According to a police official, in a majority of rape cases, the victims are pressured to drop rape charges because of the threat of Hudood adultery charges being brought against them. A parliamentary commission of inquiry for women has criticized the Hudood Ordinances and recommended their repeal. It also has been charged that the laws on adultery and rape have been subject to widespread misuse, and that 95 percent of the women accused of adultery are found innocent in the court of first instance or on appeal. This commission found that the main victims of the Hudood Ordinances are poor women who are unable to defend themselves against slanderous charges. According to the commission, the laws also have been used by husbands and other male family members to punish their wives and female family members for reasons that have nothing to do with perceived sexual impropriety. Approximately one-third or more of the women in jails in Lahore, Peshawar, and Mardan in 1998 were awaiting trial for adultery under the Hudood Ordinances. The Human Rights Commission of Pakistan stated that this ratio remained unchanged during the period covered by this report.
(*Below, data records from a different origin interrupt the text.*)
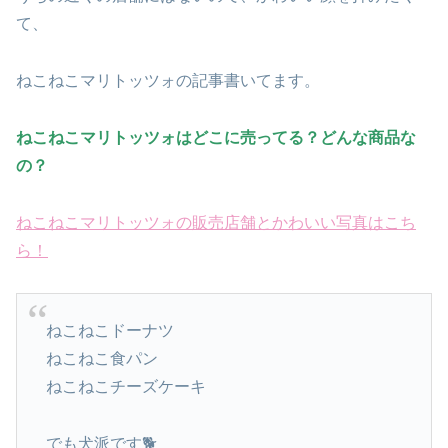
て、
ねこねこマリトッツォの記事書いてます。
ねこねこマリトッツォはどこに売ってる？どんな商品な
の？
ねこねこマリトッツォの販売店舗とかわいい写真はこち
ら！
ねこねこドーナツ
ねこねこ食パン
ねこねこチーズケーキ
でも犬派です🐕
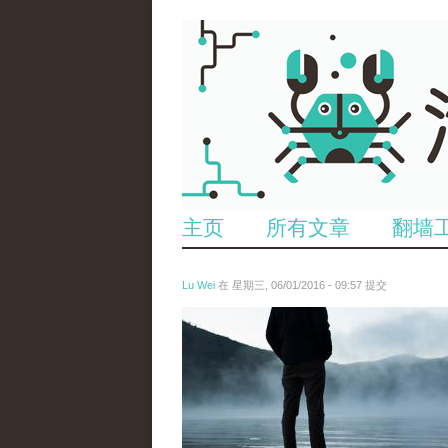
主页
所有文章
翻墙
Lu Wei
在 星期三, 06/01/2016 - 09:57 提交
wen_tou_tu_2.jpg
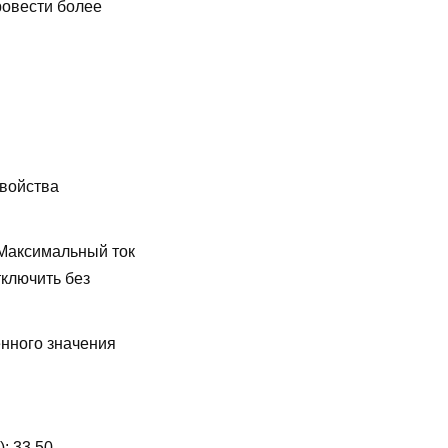
ровести более
свойства
Максимальный ток
ключить без
енного значения
):
33,50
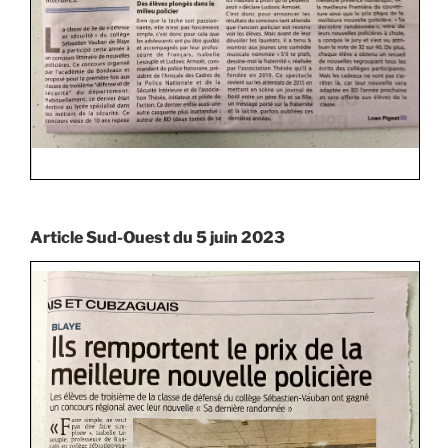
Article Sud-Ouest du 5 juin 2023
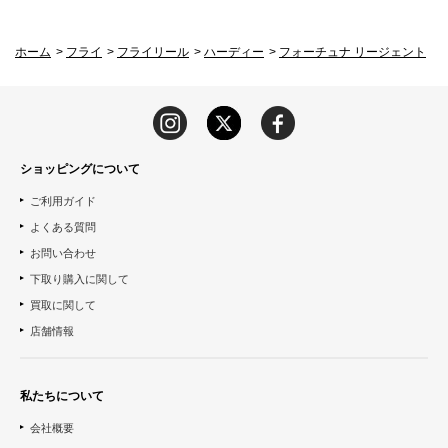
ホーム
>
フライ
>
フライリール
>
ハーディー
>
フォーチュナ リージェント
ショッピングについて
ご利用ガイド
よくある質問
お問い合わせ
下取り購入に関して
買取に関して
店舗情報
私たちについて
会社概要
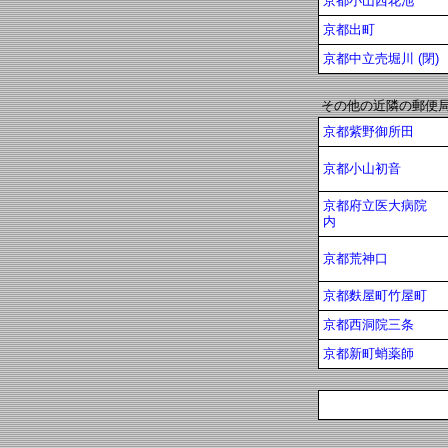
京都小山西花池
京都出町
京都中立売堀川 (閉)
その他の近隣の郵便
京都紫野御所田
京都小山初音
京都府立医大病院
内
京都荒神口
京都麩屋町竹屋町
京都西洞院三条
京都新町蛸薬師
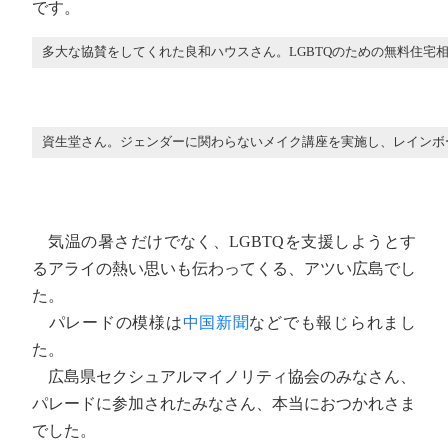
です。
多大な協賛をしてくれた良和ハウスさん。LGBTQのための無料住宅
資生堂さん。ジェンダーに関わらないメイク講座を実施し、レインボ
気温の暑さだけでなく、LGBTQを支援しようとす
るアライの熱い思いも伝わってくる、アツい広島でし
た。
パレードの模様は
中国新聞
などでも報じられまし
た。
広島県セクシュアルマイノリティ協会のみなさん、
パレードに参加されたみなさん、本当におつかれさま
でした。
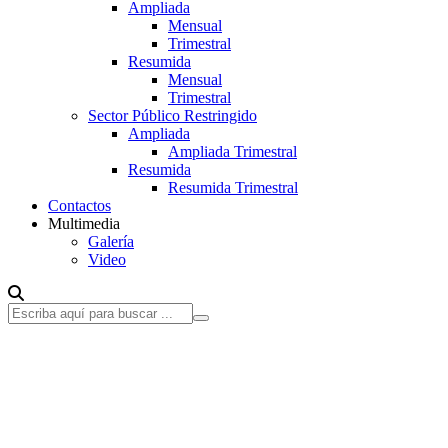
Ampliada
Mensual
Trimestral
Resumida
Mensual
Trimestral
Sector Público Restringido
Ampliada
Ampliada Trimestral
Resumida
Resumida Trimestral
Contactos
Multimedia
Galería
Video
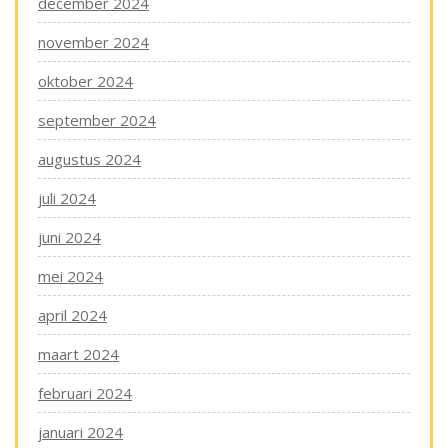
december 2024
november 2024
oktober 2024
september 2024
augustus 2024
juli 2024
juni 2024
mei 2024
april 2024
maart 2024
februari 2024
januari 2024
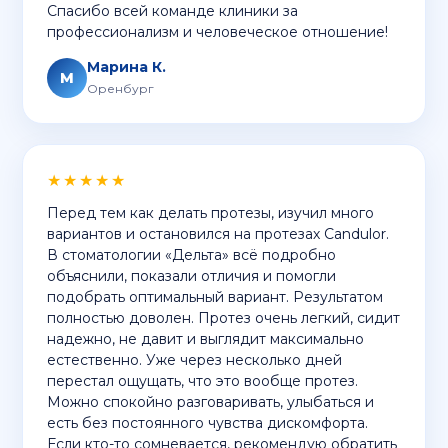
Спасибо всей команде клиники за
профессионализм и человеческое отношение!
Марина К.
М
Оренбург
★★★★★
Перед тем как делать протезы, изучил много
вариантов и остановился на протезах Candulor.
В стоматологии «Дельта» всё подробно
объяснили, показали отличия и помогли
подобрать оптимальный вариант. Результатом
полностью доволен. Протез очень легкий, сидит
надежно, не давит и выглядит максимально
естественно. Уже через несколько дней
перестал ощущать, что это вообще протез.
Можно спокойно разговаривать, улыбаться и
есть без постоянного чувства дискомфорта.
Если кто-то сомневается, рекомендую обратить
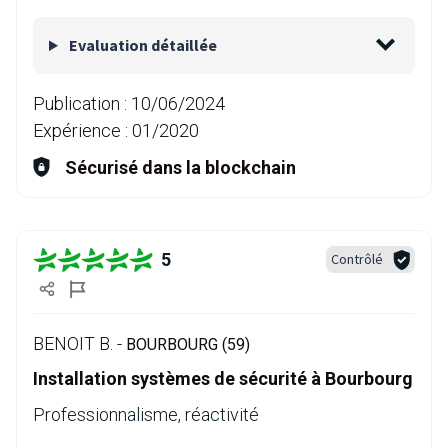
Evaluation détaillée
Publication :
10/06/2024
Expérience :
01/2020
Sécurisé dans la blockchain
5
Contrôlé
BENOIT B. -
BOURBOURG (59)
Installation systèmes de sécurité à Bourbourg
Professionnalisme, réactivité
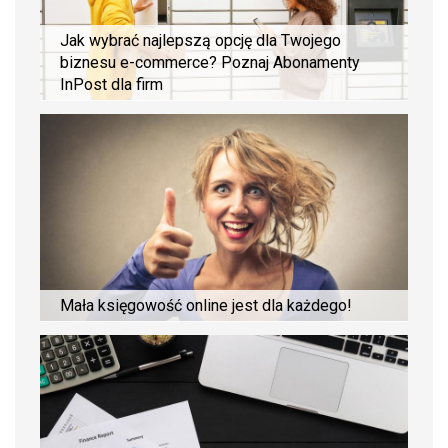
Jak wybrać najlepszą opcję dla Twojego
biznesu e-commerce? Poznaj Abonamenty
InPost dla firm
Mała księgowość online jest dla każdego!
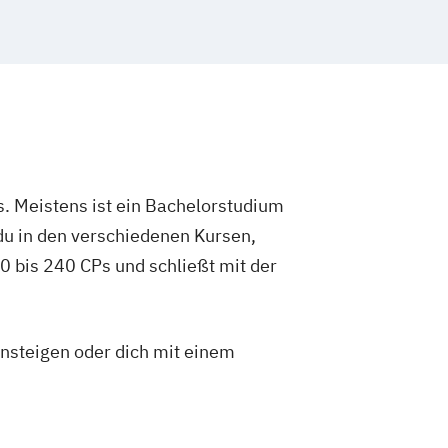
. Meistens ist ein Bachelorstudium
du in den verschiedenen Kursen,
 bis 240 CPs und schließt mit der
insteigen oder dich mit einem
Ministry of Religious Affairs

The Ministry of Religious Affairs, which is entrusted with safeguarding religious freedom, has on its masthead a Koranic verse: "Islam is the only religion acceptable to God." The Ministry claims that it spends 30 percent of its annual budget to assist indigent minorities, to repair minority places of worship, to set up minority-run small development schemes, and to celebrate minority festivals. However, religious minorities question its expenditures, observing that localities and villages housing minority citizens go without basic civic amenities. The Bishops' Conference of the National Commission for Justice and Peace (NCJP), using official budget figures for expenditures in 1998, calculated that the Government actually spent $17 (PRs 850) on each Muslim and only $3.20 (PRs 16) on each religious minority citizen per month.

References

Sources: International Religious Freedom Report. Released by the Bureau of Democracy, Human Rights, and Labor. U. S. Department of State website.

External links

* [http://web.amnesty.org/library/Index/ENGASA330082001?open&of=ENG-PAK Pakistan: Insufficient protection of religious minorities - Amnesty International report]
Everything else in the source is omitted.